Hospitals would be quick to tell you that the reasons they work
their interns like slaves (as many as 30 hours in a row, according to
the study) is to train them rigorously "under fire" so they can
handle the pressure and strain of a massive crisis — like a terror
attack.

Obviously, though, it's really nothing more than a strategy for
keeping costs down. After all, why should hospitals pay additional
doctors when they can just double-up the shifts of the LEAST
EXPERIENCED staffers they've got (the article cites an average
80-hour work week for interns)?

Oh, I don't know — maybe because your LIFE depends on it?

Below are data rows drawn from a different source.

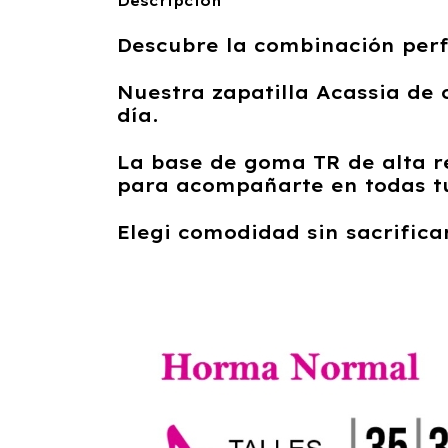
Descripción
Descubre la combinación perf
Nuestra zapatilla Acassia de
día.
La base de goma TR de alta re
para acompañarte en todas tu
Elegi comodidad sin sacrificar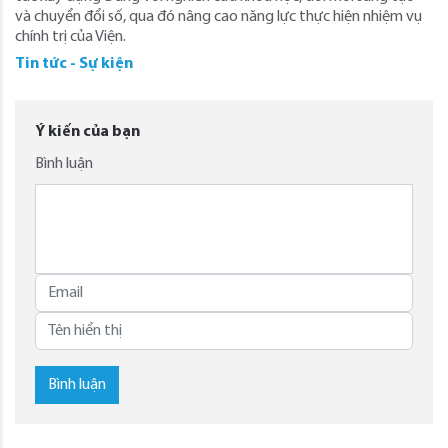
và chuyển đổi số, qua đó nâng cao năng lực thực hiện nhiệm vụ
chính trị của Viện.
Tin tức - Sự kiện
Ý kiến của bạn
Bình luận
Bình luận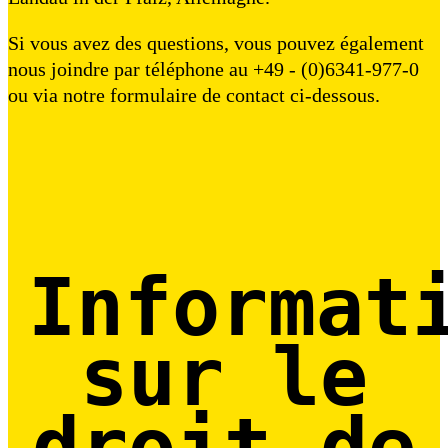
Si vous avez des questions, vous pouvez également
nous joindre par téléphone au +49 - (0)6341-977-0
ou via notre formulaire de contact ci-dessous.
Informat
sur le
droit de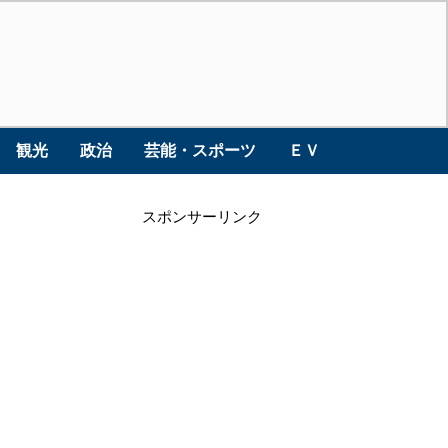
観光
政治
芸能・スポーツ
ＥＶ
スポンサーリンク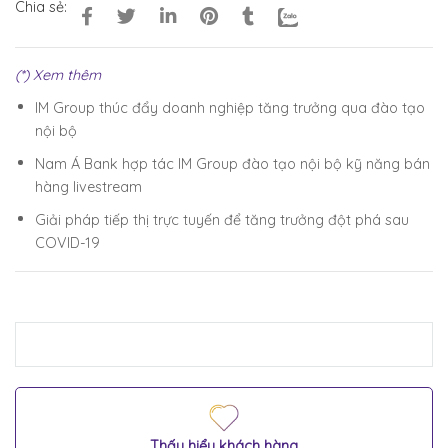
Chia sẻ:
(*) Xem thêm
IM Group thúc đẩy doanh nghiệp tăng trưởng qua đào tạo
nội bộ
Nam Á Bank hợp tác IM Group đào tạo nội bộ kỹ năng bán
hàng livestream
Giải pháp tiếp thị trực tuyến để tăng trưởng đột phá sau
COVID-19
Thấu hiểu khách hàng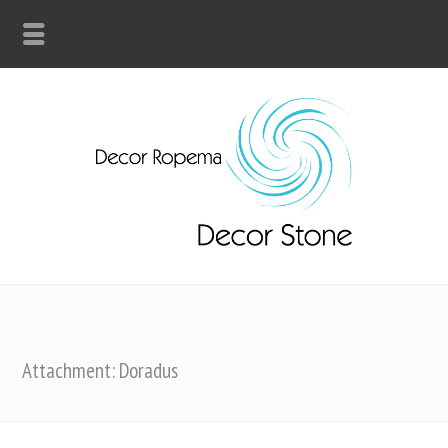
Attachment: Doradus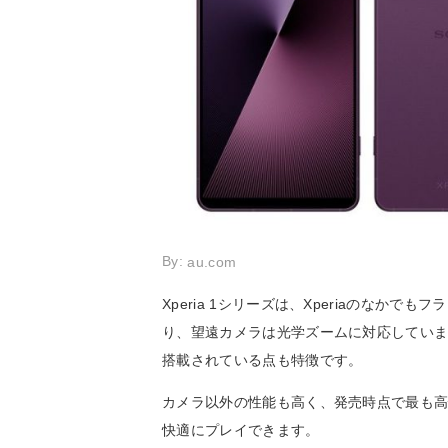
By:
au.com
Xperia 1シリーズは、Xperiaのな
り、望遠カメラは光学ズームに対応していま
搭載されている点も特徴です。
カメラ以外の性能も高く、発売時点で最も
快適にプレイできます。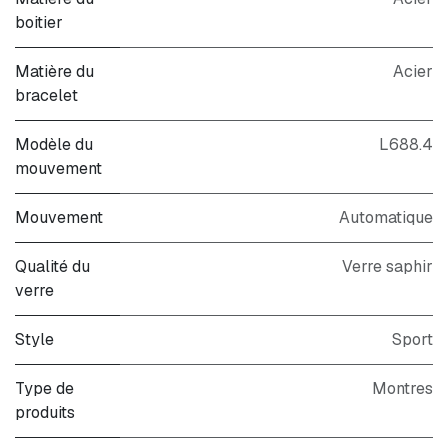
boitier
Matière du
Acier
bracelet
Modèle du
L688.4
mouvement
Mouvement
Automatique
Qualité du
Verre saphir
verre
Style
Sport
Type de
Montres
produits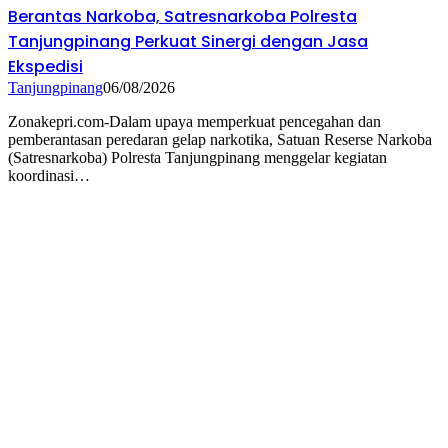
Berantas Narkoba, Satresnarkoba Polresta
Tanjungpinang Perkuat Sinergi dengan Jasa
Ekspedisi
Tanjungpinang
06/08/2026
Zonakepri.com-Dalam upaya memperkuat pencegahan dan
pemberantasan peredaran gelap narkotika, Satuan Reserse Narkoba
(Satresnarkoba) Polresta Tanjungpinang menggelar kegiatan
koordinasi…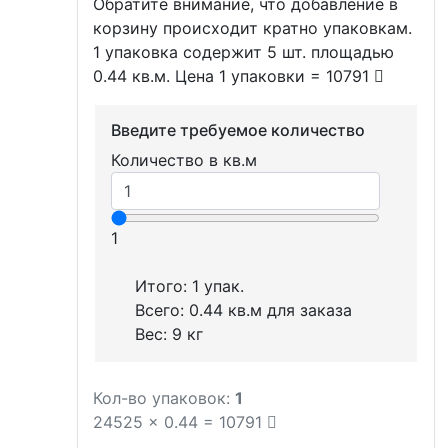
Обратите внимание, что добавление в
корзину происходит кратно упаковкам.
1 упаковка содержит 5 шт. площадью
0.44 кв.м. Цена 1 упаковки = 10791
Введите требуемое количество
Количество в кв.м
1
Итого:
1
упак.
Всего:
0.44
кв.м для заказа
Вес:
9
кг
Кол-во упаковок:
1
24525
x
0.44
=
10791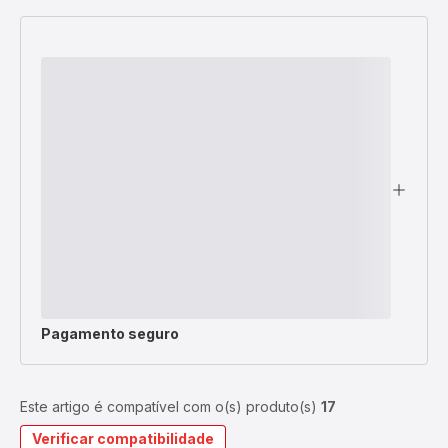
Pagamento seguro
Este artigo é compatível com o(s) produto(s)
17
Verificar compatibilidade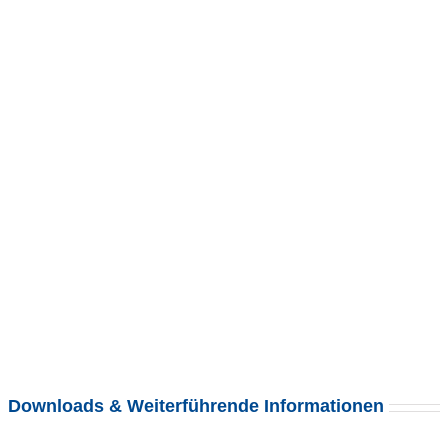
Downloads & Weiterführende Informationen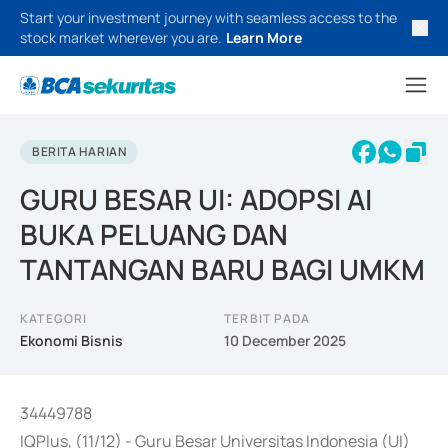
Start your investment journey with seamless access to the
stock market wherever you are.
Learn More
BERITA HARIAN
GURU BESAR UI: ADOPSI AI
BUKA PELUANG DAN
TANTANGAN BARU BAGI UMKM
KATEGORI
TERBIT PADA
Ekonomi Bisnis
10 December 2025
34449788
IQPlus, (11/12) - Guru Besar Universitas Indonesia (UI)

What's also funny is this paradox: If keeping more doctors off
hospital payrolls really saved money, how come the average cost
of health-care premiums jumped more than 11% in the last year,
according to the latest data from providers? Could it be because of
the huge number of lawsuits these sleepwalking interns incur with
their blunders? Again, it all comes down to dollars, not sense —
and you're paying the price.

One thing is for sure in my mind, though. Whatever the ideal
balance of hospital payroll vs. lawsuit liability from the bean
counters' point of view should be irrelevant. All that SHOULD
matter to hospitals, insurance companies, and individual doctors is
rendering the best possible care to patients...

That means not dozing off or zoning out while they're doing it.